* **Required work**:
Set down each entry from the block beneath, exactly as written.

* **Supplied information**:
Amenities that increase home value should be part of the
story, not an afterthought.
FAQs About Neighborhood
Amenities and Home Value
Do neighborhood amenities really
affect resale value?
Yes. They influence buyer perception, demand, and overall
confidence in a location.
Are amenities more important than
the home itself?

* **Written response**:
Amenities that increase home value should be part of the
story, not an afterthought.
FAQs About Neighborhood
Amenities and Home Value
Do neighborhood amenities really
affect resale value?
Yes. They influence buyer perception, demand, and overall
confidence in a location.
Are amenities more important than
the home itself?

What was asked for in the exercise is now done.